Brief: Go to the line in the data below that contains "Cadena lazito IT 1.3mm". Write it out exactly, along with every later line through the last, and nothing else.

(Collected data)
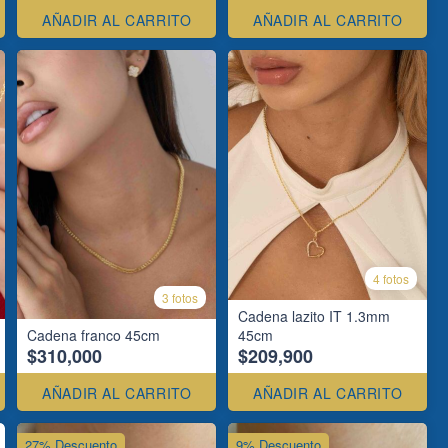
AÑADIR AL CARRITO
AÑADIR AL CARRITO
4 fotos
3 fotos
Cadena lazito IT 1.3mm
Cadena franco 45cm
45cm
$310,000
$209,900
AÑADIR AL CARRITO
AÑADIR AL CARRITO
27% Descuento
9% Descuento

Solution to this problem:
Cadena lazito IT 1.3mm
Cadena franco 45cm
45cm
$310,000
$209,900
AÑADIR AL CARRITO
AÑADIR AL CARRITO
27% Descuento
9% Descuento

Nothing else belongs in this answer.